Da mesma forma que a coluna “Design”, a coluna “Desenvolver” indica quando as ideias estão chamando a atenção dos desenvolvedores ou engenheiros. A coluna "Desenvolvimento" possui duas linhas: "In Tracker" na parte superior e "In Progress" na parte inferior. Como usei o kanban para visualizar a priorização de produtos em conjunto com o [Pivotal Tracker](http://pivotaltracker.com) para priorização de engenharia, a linha "In Tracker" indica quando uma determinada ideia de produto foi escolhida pela equipe de engenharia e adicionada aos seus próprios projetos de rastreador principais, o que lhes permite dividi-la em tarefas de engenharia específicas. A presença de uma ideia na seção "In Tracker" de "Develop" em vez da seção "Done" de "Design" indica que seus objetivos e designs foram explicados e entregues aos desenvolvedores, e a ideia está, portanto, em seu tribunal para prosseguir com a execução. Quando eles começam a trabalhar em uma ideia (que deve estar rapidamente em um sistema kanban bem regulamentado), ela passa para “Em andamento” até ser concluída.

Como o kanban é melhor usado com implantação contínua, não há linha “Concluído” para a coluna “Desenvolvimento”; os cartões simplesmente passam para a coluna "Validar", o que indica que suas ideias foram implantadas para usuários reais e estão aguardando validação. A coluna "Validar" pode ser dividida em duas linhas se você tiver um ambiente beta e um ambiente ativo (ou seja, quando as ideias são enviadas para o teste beta, elas devem ficar na linha "Beta" e, quando forem totalmente lançadas, na linha "Ao vivo"). Observe que os cartões não são simplesmente retirados do tabuleiro depois de implantados, pois a coluna de validação tem como objetivo lembrar à equipe que eles precisam acompanhar se a ideia que construíram realmente teve o efeito pretendido.

As ideias implementadas permanecem na coluna de validação até que seja determinado que foram bem-sucedidas de acordo com o planejado, momento em que são removidas do quadro. Mas se eles (talvez mais provavelmente) falharam ou ficaram aquém, eles são movidos para trás no quadro, para qualquer estágio considerado necessário ("Caixa de Gelo" se a equipe desistir da ideia por enquanto, "Projeto" se sua falha for considerada uma falha de design, ou "Desenvolvimento" se for encontrado com erros ou implementado incorretamente). Como é fácil chegar a padrões baixos para validar ideias na pós-produção, seria melhor usar a hipótese exata que você declarou originalmente para uma ideia ao determinar se ela foi validada com sucesso, mesmo que isso signifique deixar um cartão na coluna "Validar" por um longo período de tempo para avaliar seu efeito.

Ao começar a usar um quadro Kanban para acompanhar a execução de ideias de produtos, você notará os gargalos em seu processo de produção geral.

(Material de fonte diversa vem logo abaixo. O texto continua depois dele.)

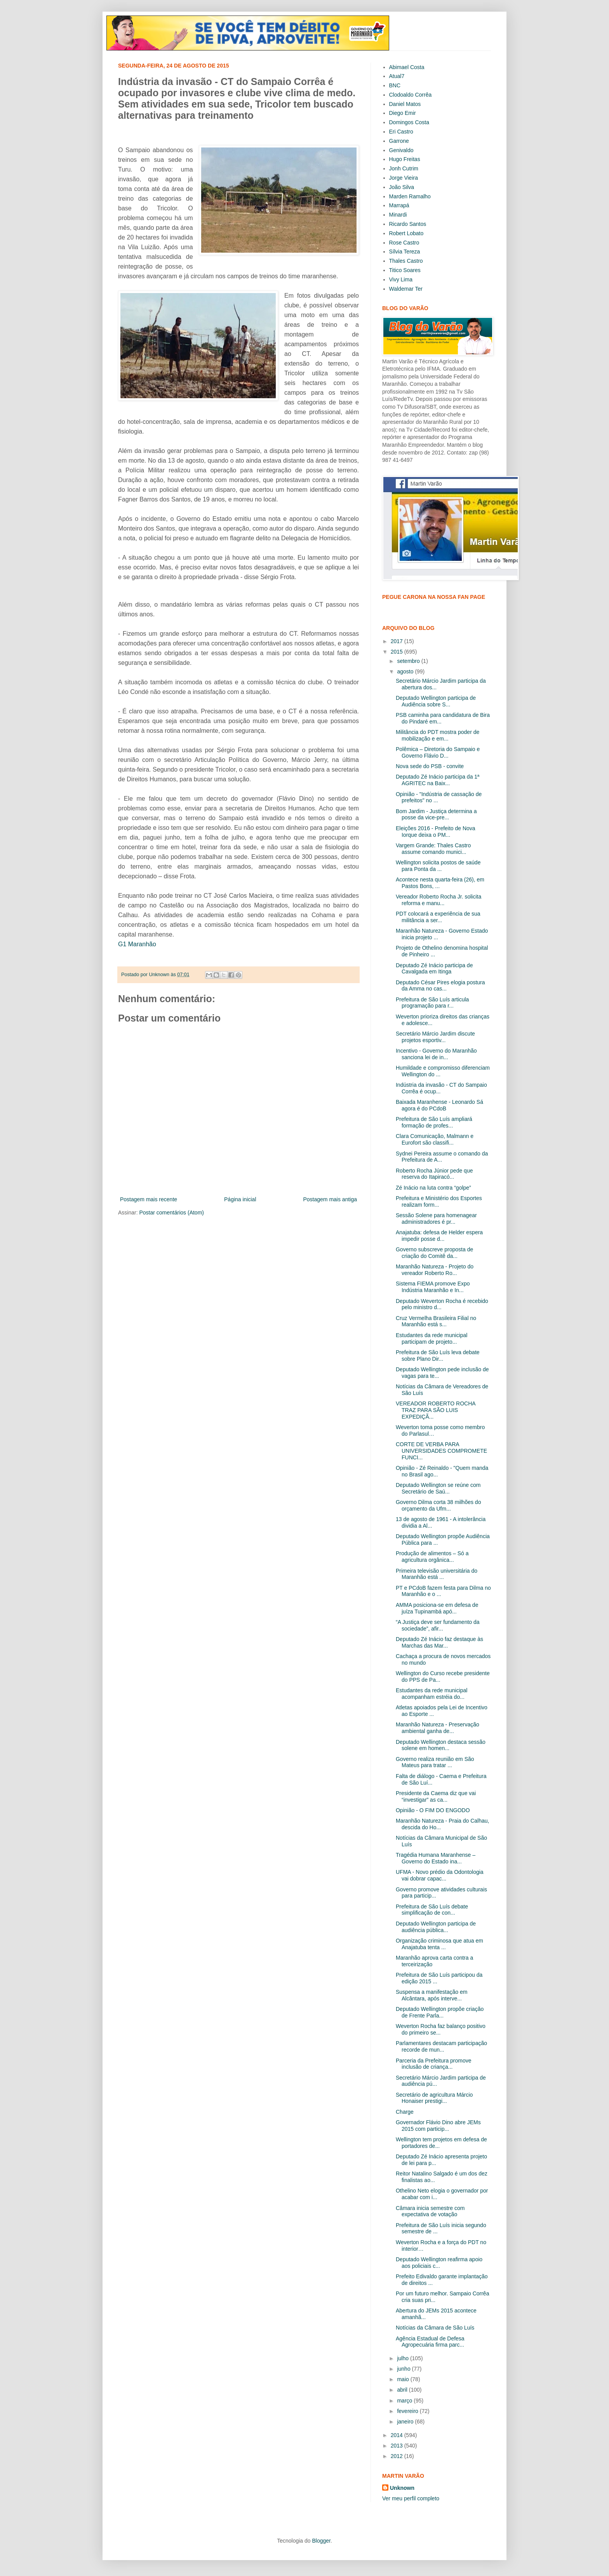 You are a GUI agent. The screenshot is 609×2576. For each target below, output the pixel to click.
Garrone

Os cartões podem começar a se acumular nas colunas de design, desenvolvimento ou validação, indicando que você precisa de mais recursos nessas áreas se quiser produzir tanto em um determinado momento. E se não conseguir adicionar os recursos necessários, você saberá que precisa reduzir o quanto você morde ou dividir as ideias em pedaços menores, com o objetivo de manter cada um dos seus recursos em capacidade total (mas não maior).

Se você começar a usar esse quadro kanban – esperançosamente para discutir a direção do produto em reuniões agendadas regularmente – você inevitavelmente encontrará maneiras de personalizá-lo de acordo com as necessidades de sua equipe e produto específicos. E essas personalizações devem ser feitas visando aumentar a capacidade do conselho de priorizar as ideias de produtos de maior impacto e acelerar o processo pelo qual elas vão do design à validação. Se você conseguir fazer isso, terá a tranquilidade de saber que está fazendo as melhores escolhas de produtos possíveis e seguindo-as de maneira eficaz.